The Wrong Lesson Marvel Might Take From Spider-Man: No Way Home
Spider-Man: No Way Home opened late in 2021, and still more than doubled the box office of the previous champion, Shang-Chi and the Legend of the Ten Rings. In a year with limited opportunity to visit the local multiplex, this latest Spider-Man solo entry into the MCU franchise still ranks second only to Avengers: Endgame in opening weekend take. People were excited to see the rumoured appearances of previous Spider-Man actors for themselves. It was one of the highest energy premieres we’d ever attended, with several parts of the movie met with cheers.
This live-action movie based on the ‘Spider-Verse’ stories from the comics has very quickly become the highest earning movie in the history of Sony Pictures. It’s a ridiculously high achievement. Unfortunately Hollywood, and Sony in particular, have a terrible habit of taking away the wrong message from successes and attempts to replicate that success without always understanding what the point of it is. Identify a success and produce copies expecting the same result, repeatedly disregarding the concept of diminishing returns.
We’ve seen something of a pattern in superhero movies recently. Looking at the box-office returns, one could surmise that throwing together a group of known characters sells tickets. Each of the Avengers movies, Godzilla vs Kong, Crisis on Infinite Earths and Batman V Superman: Dawn of Justice did huge business and the former manages to keep outdoing itself. Granted, Justice League fell flat on its face, but no-one explained to them that you have to have existing characters that people like before they’re going to get interested.
In a year where even Disney and Marvel have struggled to bring audiences in (especially when there are still regions in lock-down), Spider-Man blew the competition out of the water. Shang-Chi was ruling the charts before Spidey got loose. Black Widow was successful, but did not perform as strong despite also having a familiar and popular character in a lead role. The key difference is that Spider-Man: No Way Home pulls in established versions of known characters, characters that learn heavily into nostalgia for the largest audience demographics of cinema-goers.
It’s possible that the MCU is about to move away from throwing together as many characters as possible and focus in on different versions of the same character, or characters from other universes. We’ve been promised more cameos in Doctor Strange and the Multiverse of Madness, and Hugh Jackman posted an old picture of him and Kevin Feige for some reason, leading many people to believe this foreshadows an appearance of Wolverine from Fox’s X-Men movies. There are two cinematically released version of the Fantastic Four, Blade, Daredevil, Ghostrider and more that can be drawn into this new world. Then there’s the TV shows that have only be tangentially connected to the MCU, including Runaways and Cloak and Dagger to bring through.
Disney have also been brewing alternative version of characters on their Disney+ streaming service. Loki is the most obvious candidate, focusing on a group of alternative Loki’s breaking open the Multiverse, but we also see White Vision, two new Captain Americas, a new Hawkeye…oh, and What If…. This final example doesn’t necessary exist in a space where it can interact with the cinematic movies on which it is based. Or so we thought, until the new Doctor Strange trailer revealed otherwise.

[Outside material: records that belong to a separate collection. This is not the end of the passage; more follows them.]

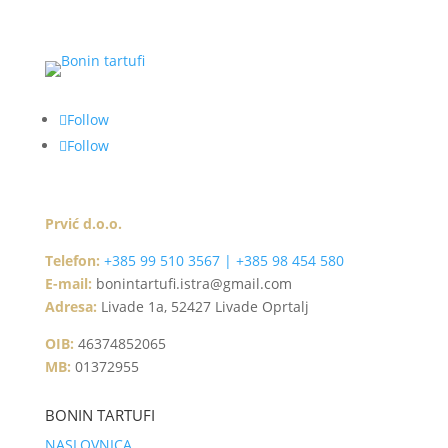
Follow
Follow
Prvić d.o.o.
Telefon:
+385 99 510 3567 | +385 98 454 580
E-mail:
bonintartufi.istra@gmail.com
Adresa:
Livade 1a, 52427 Livade Oprtalj
OIB:
46374852065
MB:
01372955
BONIN TARTUFI
NASLOVNICA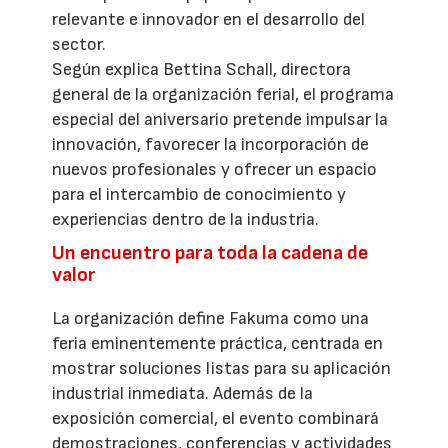
relevante e innovador en el desarrollo del
sector.
Según explica Bettina Schall, directora
general de la organización ferial, el programa
especial del aniversario pretende impulsar la
innovación, favorecer la incorporación de
nuevos profesionales y ofrecer un espacio
para el intercambio de conocimiento y
experiencias dentro de la industria.
Un encuentro para toda la cadena de
valor
La organización define Fakuma como una
feria eminentemente práctica, centrada en
mostrar soluciones listas para su aplicación
industrial inmediata. Además de la
exposición comercial, el evento combinará
demostraciones, conferencias y actividades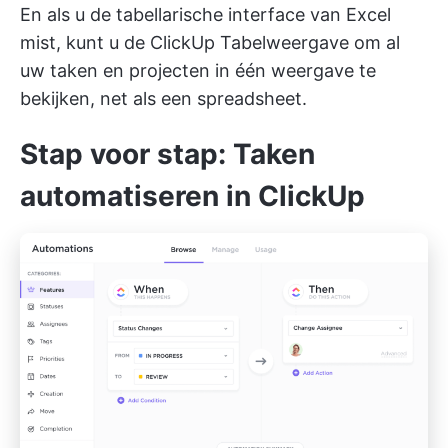
En als u de tabellarische interface van Excel
mist, kunt u de
ClickUp Tabelweergave
om al
uw taken en projecten in één weergave te
bekijken, net als een spreadsheet.
Stap voor stap: Taken
automatiseren in ClickUp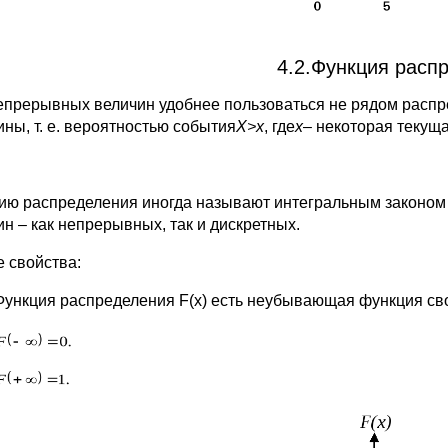
4.2.Функция расп
епрерывных величин удобнее пользоваться не рядом распр
ины, т. е. вероятностью события
Х>х
, где
х
– некоторая текущ
ию распределения иногда называют интегральным законом
ин – как непрерывных, так и дискретных.
 свойства:
Функция распределения F(x) есть неубывающая функция своег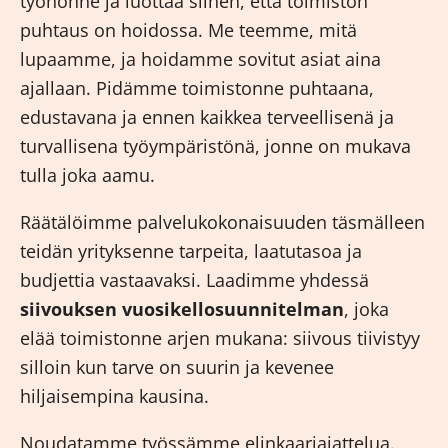
työhönne ja luottaa siihen, että toimiston
puhtaus on hoidossa. Me teemme, mitä
lupaamme, ja hoidamme sovitut asiat aina
ajallaan. Pidämme toimistonne puhtaana,
edustavana ja ennen kaikkea terveellisenä ja
turvallisena työympäristönä, jonne on mukava
tulla joka aamu.
Räätälöimme palvelukokonaisuuden täsmälleen
teidän yrityksenne tarpeita, laatutasoa ja
budjettia vastaavaksi. Laadimme yhdessä
siivouksen vuosikellosuunnitelman
, joka
elää toimistonne arjen mukana: siivous tiivistyy
silloin kun tarve on suurin ja kevenee
hiljaisempina kausina.
Noudatamme työssämme elinkaariajattelua.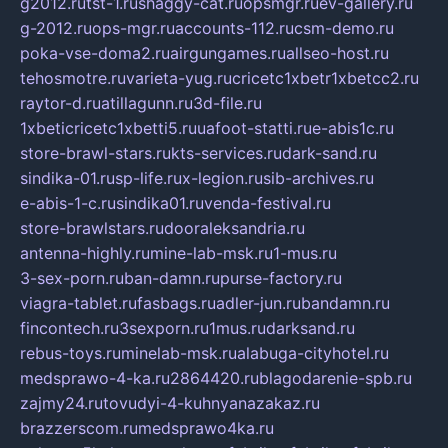
g2012.ru
tst-1.ru
shaggy-cat.ru
opsmgr.ru
ev-gallery.ru
g-2012.ru
ops-mgr.ru
accounts-112.ru
csm-demo.ru
poka-vse-doma2.ru
airgungames.ru
allseo-host.ru
tehosmotre.ru
varieta-yug.ru
cricetc1xbetr1xbetcc2.ru
raytor-d.ru
atillagunn.ru
3d-file.ru
1xbeticricetc1xbetti5.ru
uafoot-statti.ru
e-abis1c.ru
store-brawl-stars.ru
kts-services.ru
dark-sand.ru
sindika-01.ru
sp-life.ru
x-legion.ru
sib-archives.ru
e-abis-1-c.ru
sindika01.ru
venda-festival.ru
store-brawlstars.ru
dooraleksandria.ru
antenna-highly.ru
mine-lab-msk.ru
1-mus.ru
3-sex-porn.ru
ban-damn.ru
purse-factory.ru
viagra-tablet.ru
fasbags.ru
adler-jun.ru
bandamn.ru
fincontech.ru
3sexporn.ru
1mus.ru
darksand.ru
rebus-toys.ru
minelab-msk.ru
alabuga-cityhotel.ru
medsprawo-4-ka.ru
2864420.ru
blagodarenie-spb.ru
zajmy24.ru
tovudyi-4-kuhnyanazakaz.ru
brazzerscom.ru
medsprawo4ka.ru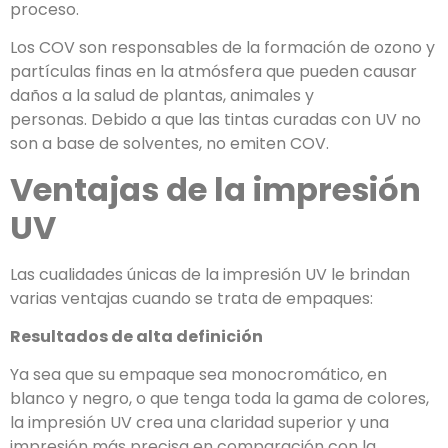
proceso.
Los COV son responsables de la formación de ozono y
partículas finas en la atmósfera que pueden causar
daños a la salud de plantas, animales y
personas. Debido a que las tintas curadas con UV no
son a base de solventes, no emiten COV.
Ventajas de la impresión
UV
Las cualidades únicas de la impresión UV le brindan
varias ventajas cuando se trata de empaques:
Resultados de alta definición
Ya sea que su empaque sea monocromático, en
blanco y negro, o que tenga toda la gama de colores,
la impresión UV crea una claridad superior y una
impresión más precisa en comparación con la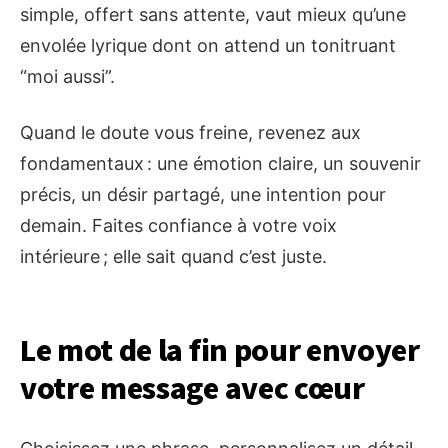
simple, offert sans attente, vaut mieux qu’une
envolée lyrique dont on attend un tonitruant
“moi aussi”.
Quand le doute vous freine, revenez aux
fondamentaux : une émotion claire, un souvenir
précis, un désir partagé, une intention pour
demain. Faites confiance à votre voix
intérieure ; elle sait quand c’est juste.
Le mot de la fin pour envoyer
votre message avec cœur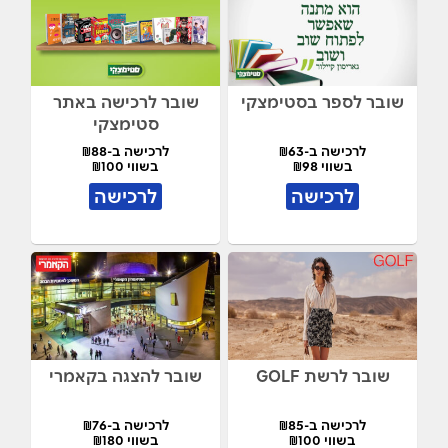
שובר לספר בסטימצקי
שובר לרכישה באתר
סטימצקי
לרכישה ב-₪63
לרכישה ב-₪88
בשווי ₪98
בשווי ₪100
לרכישה
לרכישה
שובר לרשת GOLF
שובר להצגה בקאמרי
לרכישה ב-₪85
לרכישה ב-₪76
בשווי ₪100
בשווי ₪180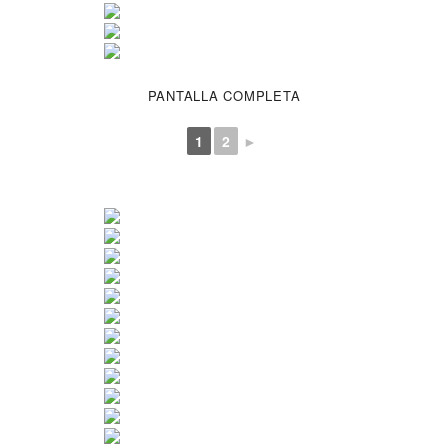
PANTALLA COMPLETA
1
2
►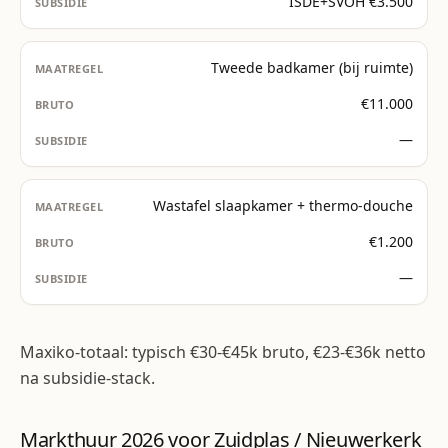
ISDE+SVOH €3.500
Tweede badkamer (bij ruimte)
€11.000
—
Wastafel slaapkamer + thermo-douche
€1.200
—
Maxiko-totaal: typisch €30-€45k bruto, €23-€36k netto
na subsidie-stack.
Markthuur 2026 voor Zuidplas / Nieuwerkerk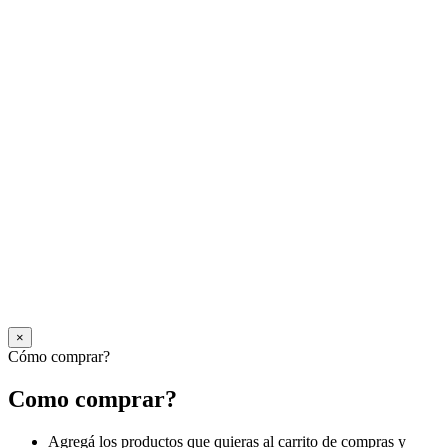
×
Cómo comprar?
Como comprar?
Agregá los productos que quieras al carrito de compras y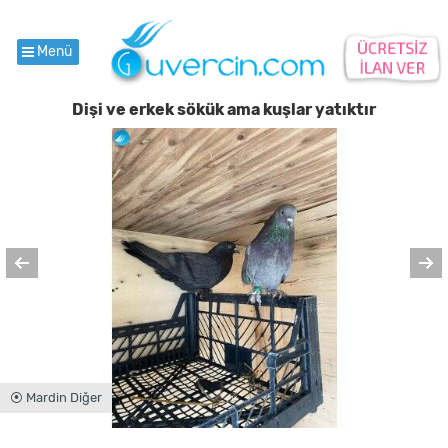
Menü
Dişi ve erkek sökük ama kuşlar yatıktır
⦿ Mardin Diğer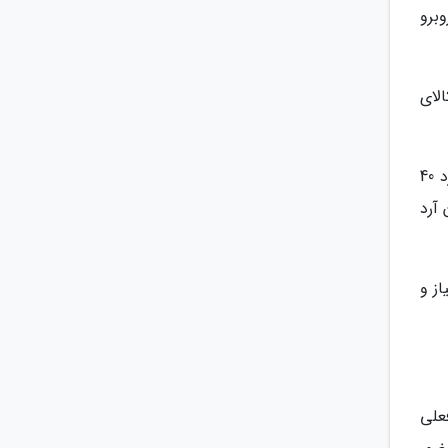
وبرو
لای
داستانی با بیان اینکه خانواده او 10 نفره و دو نفر از آنها نیز معلول هستند،گفت: در این شرایط حداقل باید دو کیسه آرد 40
 آرد
از و
علی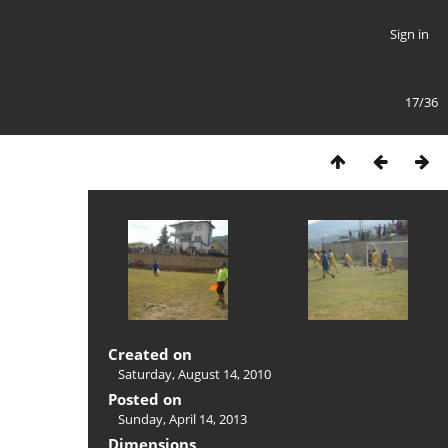
Sign in
17/36
Created on
Saturday, August 14, 2010
Posted on
Sunday, April 14, 2013
Dimensions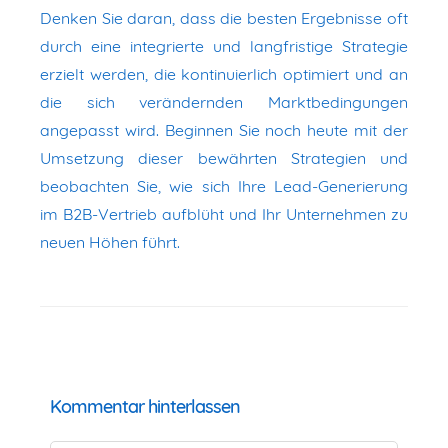
Denken Sie daran, dass die besten Ergebnisse oft
durch eine integrierte und langfristige Strategie
erzielt werden, die kontinuierlich optimiert und an
die sich verändernden Marktbedingungen
angepasst wird. Beginnen Sie noch heute mit der
Umsetzung dieser bewährten Strategien und
beobachten Sie, wie sich Ihre Lead-Generierung
im B2B-Vertrieb aufblüht und Ihr Unternehmen zu
neuen Höhen führt.
Kommentar hinterlassen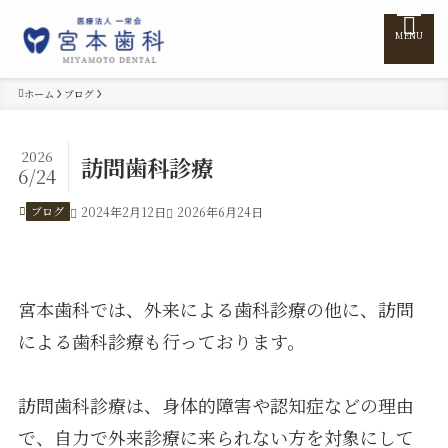
MENU
ホーム
ブログ
ホーム
2026
訪問歯科診療
6/24
医院紹介
ブログ
2024年2月12日
2026年6月24日
医師紹介
宮本歯科では、外来による歯科診療の他に、訪問
診療案内
による歯科診療も行っております。
訪問診療
訪問歯科診療は、身体的障害や認知症などの理由
で、自力で外来診療に来られない方を対象にして
料金表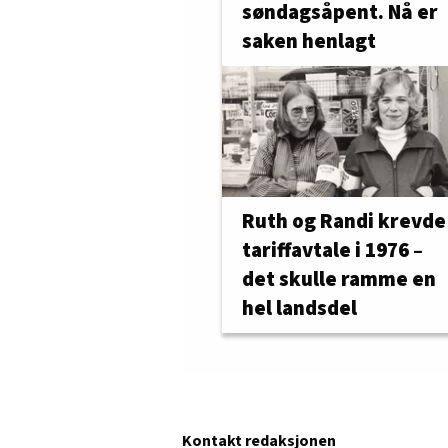
søndagsåpent. Nå er
saken henlagt
Ruth og Randi krevde
tariffavtale i 1976 –
det skulle ramme en
hel landsdel
Kontakt redaksjonen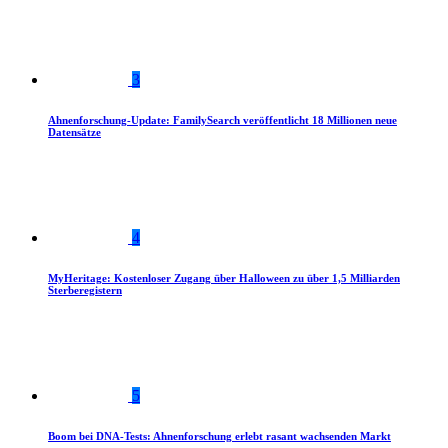
3
Ahnenforschung-Update: FamilySearch veröffentlicht 18 Millionen neue
Datensätze
4
MyHeritage: Kostenloser Zugang über Halloween zu über 1,5 Milliarden
Sterberegistern
5
Boom bei DNA-Tests: Ahnenforschung erlebt rasant wachsenden Markt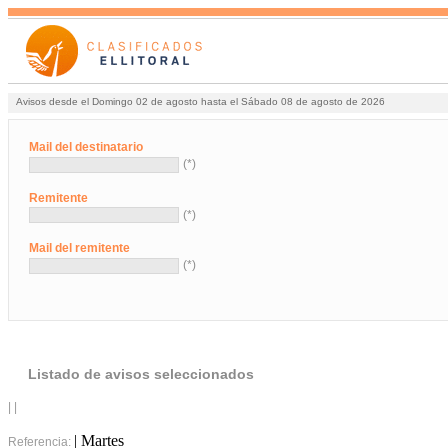
Avisos desde el Domingo 02 de agosto hasta el Sábado 08 de agosto de 2026
Mail del destinatario
(*)
Remitente
(*)
Mail del remitente
(*)
Listado de avisos seleccionados
| |
| Martes
Referencia: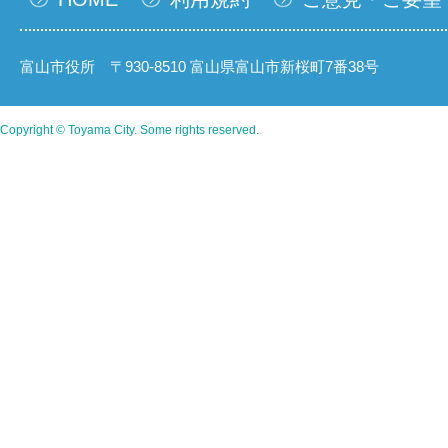
富山市役所 〒930-8510 富山県富山市新桜町7番38号
Copyright © Toyama City. Some rights reserved.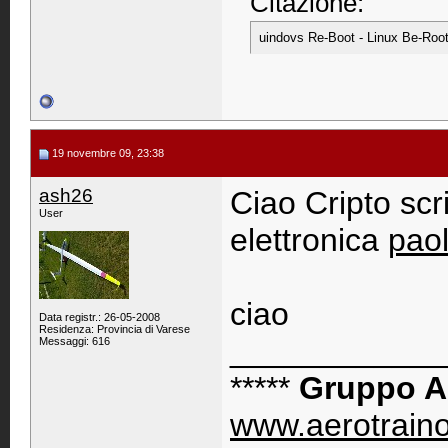
Citazione:
uindovs Re-Boot - Linux Be-Root
19 novembre 09, 23:38
ash26
Ciao Cripto scr
User
elettronica
pao
ciao
Data registr.: 26-05-2008
Residenza: Provincia di Varese
____________
Messaggi: 616
*****
Gruppo A
www.aerotrain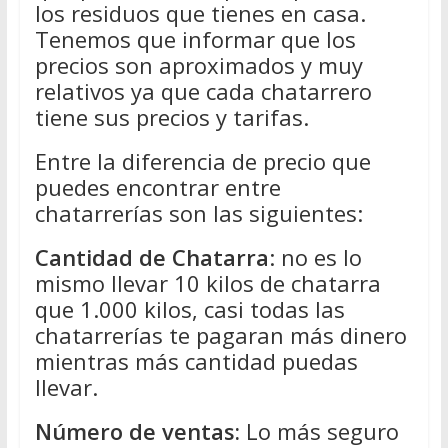
los residuos que tienes en casa.
Tenemos que informar que los
precios son aproximados y muy
relativos ya que cada chatarrero
tiene sus precios y tarifas.
Entre la diferencia de precio que
puedes encontrar entre
chatarrerías son las siguientes:
Cantidad de Chatarra
: no es lo
mismo llevar 10 kilos de chatarra
que 1.000 kilos, casi todas las
chatarrerías te pagaran más dinero
mientras más cantidad puedas
llevar.
Número de ventas:
Lo más seguro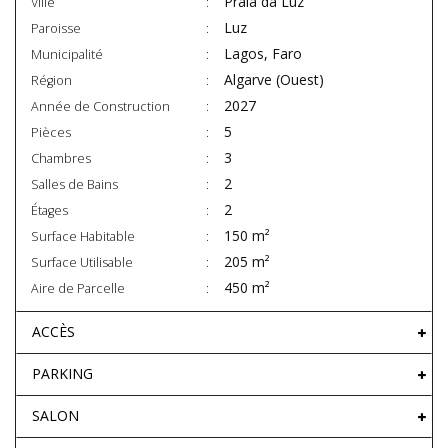
Praia da Luz
Ville
Luz
Paroisse
Lagos, Faro
Municipalité
Algarve (Ouest)
Région
2027
Année de Construction
5
Pièces
3
Chambres
2
Salles de Bains
2
Étages
150 m²
Surface Habitable
205 m²
Surface Utilisable
450 m²
Aire de Parcelle
ACCÈS
PARKING
SALON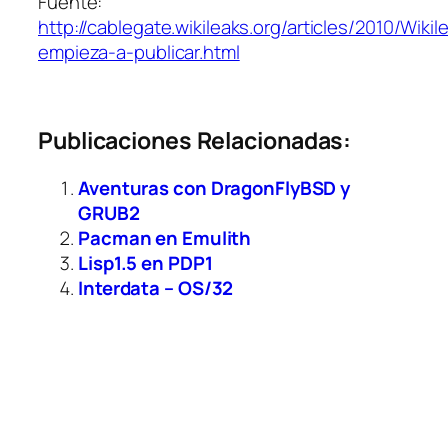
Fuente:
http://cablegate.wikileaks.org/articles/2010/Wikil
empieza-a-publicar.html
Publicaciones Relacionadas:
Aventuras con DragonFlyBSD y
GRUB2
Pacman en Emulith
Lisp1.5 en PDP1
Interdata – OS/32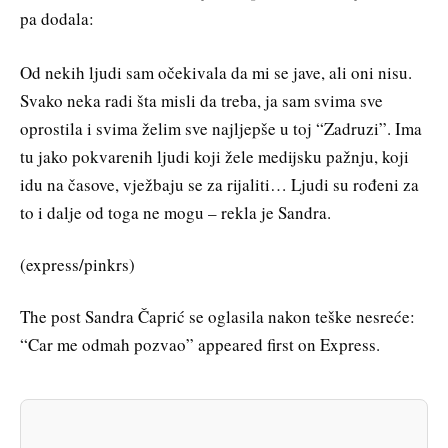
pa dodala:
Od nekih ljudi sam očekivala da mi se jave, ali oni nisu.
Svako neka radi šta misli da treba, ja sam svima sve
oprostila i svima želim sve najljepše u toj “Zadruzi”. Ima
tu jako pokvarenih ljudi koji žele medijsku pažnju, koji
idu na časove, vježbaju se za rijaliti… Ljudi su rođeni za
to i dalje od toga ne mogu – rekla je Sandra.
(express/pinkrs)
The post Sandra Čaprić se oglasila nakon teške nesreće:
“Car me odmah pozvao” appeared first on Express.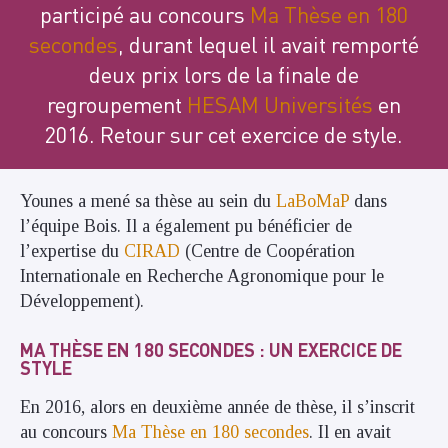
participé au concours
Ma Thèse en 180
secondes
, durant lequel il avait remporté
deux prix lors de la finale de
regroupement
HESAM Universités
en
2016. Retour sur cet exercice de style.
Younes a mené sa thèse au sein du
LaBoMaP
dans
l’équipe Bois. Il a également pu bénéficier de
l’expertise du
CIRAD
(Centre de Coopération
Internationale en Recherche Agronomique pour le
Développement).
MA THÈSE EN 180 SECONDES : UN EXERCICE DE
STYLE
En 2016, alors en deuxième année de thèse, il s’inscrit
au concours
Ma Thèse en 180 secondes
. Il en avait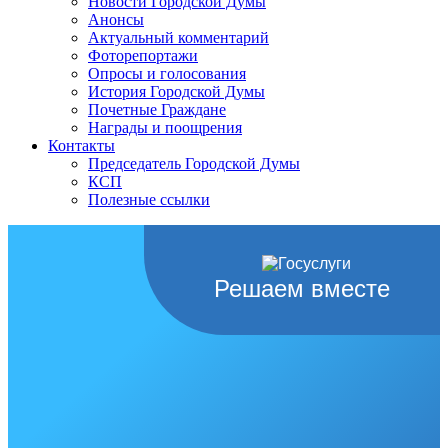
Новости Городской Думы
Анонсы
Актуальный комментарий
Фоторепортажи
Опросы и голосования
История Городской Думы
Почетные Граждане
Награды и поощрения
Контакты
Председатель Городской Думы
КСП
Полезные ссылки
Решаем вместе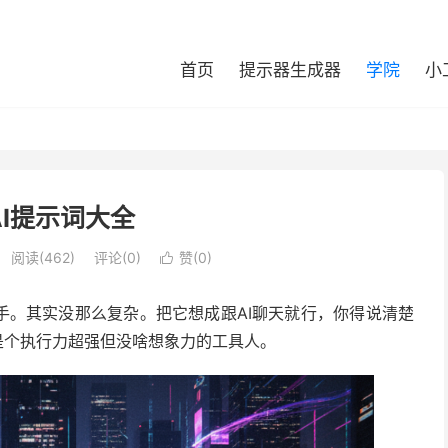
首页
提示器生成器
学院
小
AI提示词大全
阅读(
462
)
评论(0)
赞(
0
)

手。其实没那么复杂。把它想成跟AI聊天就行，你得说清楚
就是个执行力超强但没啥想象力的工具人。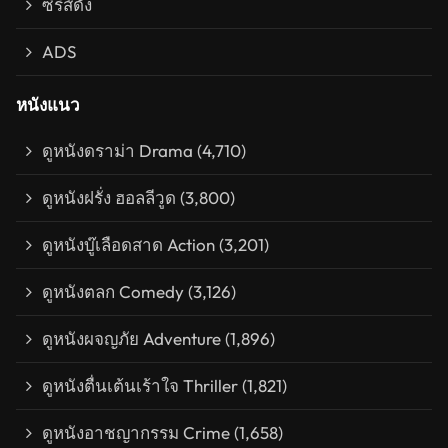
ซีรีส์ดัง
ADS
หนังแนว
ดูหนังดราม่า Drama
(4,710)
ดูหนังฝรั่ง ฮอลลีวูด
(3,800)
ดูหนังบู๊เลือดสาด Action
(3,201)
ดูหนังตลก Comedy
(3,126)
ดูหนังผจญภัย Adventure
(1,896)
ดูหนังตื่นเต้นเร้าใจ Thriller
(1,821)
ดูหนังอาชญากรรม Crime
(1,658)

If the message taken away from the immense success of Spider-Man is that people get giddy over their new action figures fighting their old toys, then we’re going to be looking at a very short arms race of escalation. When both X-Men and Iron Man launched their own trends of comic book adaptations there was a rush to buy up and solidify ownership of superhero properties. We’re likely to see every studio archivist dusting off the movies that might nudge a nostalgic nerve and attempt to bring them back to the screens.
The first big example if the first solo outing for the DCEU version of the Flash, perplexingly based on the ‘Flashpoint’ story arc (again, not learning the lesson from Justice League). The big selling point, beyond two Ezra Miller’s running around, is the return of Michael Keaton’s Batman from the 1989 Tim Burton movie. There’s a very finite pool of resources to use here, and this trend is going to burn out and get silly very quickly. We’re just going to have to wait and see how quickly it crashes and burns.
Let’s hope that this isn’t the big lesson that Marvel takes away from Spider-Man and his Multiple Multiverses.